**TASK DESCRIPTION:**
All records are to be restated word for word, with pictures excluded.

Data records
· · · · · · ·
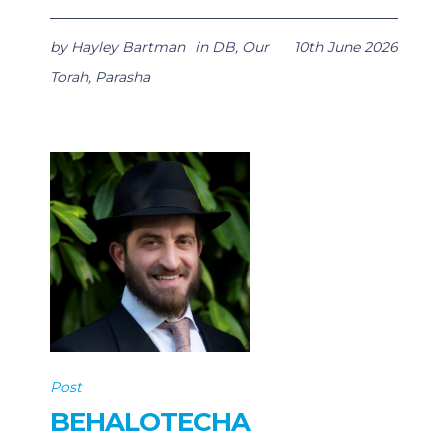
by
Hayley Bartman
in
DB
,
Our
10th June 2026
Torah
,
Parasha
Post
BEHALOTECHA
· · · · · · ·
**EXERCISE SOLUTION:**
by
Hayley Bartman
in
DB
,
Our
10th June 2026
Torah
,
Parasha
Post
BEHALOTECHA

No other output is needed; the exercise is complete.